* [Problem statement]: Go through the listing and copy each line with the string "Canvas".

* [Records shown]:
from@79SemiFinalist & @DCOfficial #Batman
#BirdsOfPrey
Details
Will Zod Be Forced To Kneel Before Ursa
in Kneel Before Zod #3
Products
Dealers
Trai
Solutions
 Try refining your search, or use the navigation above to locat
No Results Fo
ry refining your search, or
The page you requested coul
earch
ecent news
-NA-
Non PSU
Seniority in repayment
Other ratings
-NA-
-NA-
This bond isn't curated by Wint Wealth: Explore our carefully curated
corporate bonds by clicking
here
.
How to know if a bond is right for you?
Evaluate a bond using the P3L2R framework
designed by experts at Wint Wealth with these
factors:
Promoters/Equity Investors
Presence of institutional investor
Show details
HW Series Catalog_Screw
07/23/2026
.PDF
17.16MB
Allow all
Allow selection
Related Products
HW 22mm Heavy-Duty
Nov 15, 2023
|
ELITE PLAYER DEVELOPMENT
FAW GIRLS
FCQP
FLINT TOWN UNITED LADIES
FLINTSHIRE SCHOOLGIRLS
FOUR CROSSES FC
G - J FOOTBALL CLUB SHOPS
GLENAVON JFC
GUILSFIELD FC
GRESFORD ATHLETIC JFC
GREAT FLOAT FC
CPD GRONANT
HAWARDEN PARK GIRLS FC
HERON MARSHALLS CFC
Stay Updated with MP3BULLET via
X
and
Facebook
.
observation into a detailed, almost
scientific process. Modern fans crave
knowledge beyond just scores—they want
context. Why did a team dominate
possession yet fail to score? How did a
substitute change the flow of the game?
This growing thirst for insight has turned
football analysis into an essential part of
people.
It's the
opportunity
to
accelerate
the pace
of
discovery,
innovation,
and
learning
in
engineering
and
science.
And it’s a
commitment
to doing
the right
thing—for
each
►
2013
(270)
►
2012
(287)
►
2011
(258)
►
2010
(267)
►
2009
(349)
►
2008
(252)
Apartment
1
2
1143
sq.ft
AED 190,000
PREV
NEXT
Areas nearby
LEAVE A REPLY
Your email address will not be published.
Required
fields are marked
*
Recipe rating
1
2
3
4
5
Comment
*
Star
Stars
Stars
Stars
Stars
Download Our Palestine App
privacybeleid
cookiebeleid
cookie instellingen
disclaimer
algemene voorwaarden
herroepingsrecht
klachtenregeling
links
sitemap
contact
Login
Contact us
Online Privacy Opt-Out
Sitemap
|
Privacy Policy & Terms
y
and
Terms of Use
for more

---

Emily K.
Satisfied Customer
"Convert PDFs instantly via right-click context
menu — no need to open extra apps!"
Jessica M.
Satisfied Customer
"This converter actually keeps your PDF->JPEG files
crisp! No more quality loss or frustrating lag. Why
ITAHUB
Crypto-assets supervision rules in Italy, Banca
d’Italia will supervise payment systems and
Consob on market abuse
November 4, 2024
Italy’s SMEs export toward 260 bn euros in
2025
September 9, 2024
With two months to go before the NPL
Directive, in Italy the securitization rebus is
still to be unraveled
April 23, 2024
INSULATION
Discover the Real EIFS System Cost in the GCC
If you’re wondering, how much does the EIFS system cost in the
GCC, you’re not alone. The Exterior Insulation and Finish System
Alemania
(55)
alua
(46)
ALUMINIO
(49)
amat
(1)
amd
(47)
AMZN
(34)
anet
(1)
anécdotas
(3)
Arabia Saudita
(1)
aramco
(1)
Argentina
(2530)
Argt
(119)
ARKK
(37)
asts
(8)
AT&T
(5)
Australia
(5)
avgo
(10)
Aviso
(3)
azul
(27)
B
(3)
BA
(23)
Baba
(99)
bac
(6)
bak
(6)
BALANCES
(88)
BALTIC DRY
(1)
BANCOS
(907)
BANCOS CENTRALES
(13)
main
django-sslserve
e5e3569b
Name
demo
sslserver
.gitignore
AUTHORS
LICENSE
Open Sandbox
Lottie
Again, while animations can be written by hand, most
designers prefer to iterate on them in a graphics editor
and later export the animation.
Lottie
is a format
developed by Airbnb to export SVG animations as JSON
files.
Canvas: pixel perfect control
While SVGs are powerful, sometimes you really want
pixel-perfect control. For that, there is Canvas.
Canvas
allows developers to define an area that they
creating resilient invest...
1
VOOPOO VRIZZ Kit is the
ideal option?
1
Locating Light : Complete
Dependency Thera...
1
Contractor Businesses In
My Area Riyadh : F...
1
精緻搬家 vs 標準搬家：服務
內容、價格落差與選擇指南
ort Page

* [Worked solution]:
Canvas: pixel perfect control
pixel-perfect control. For that, there is Canvas.
Canvas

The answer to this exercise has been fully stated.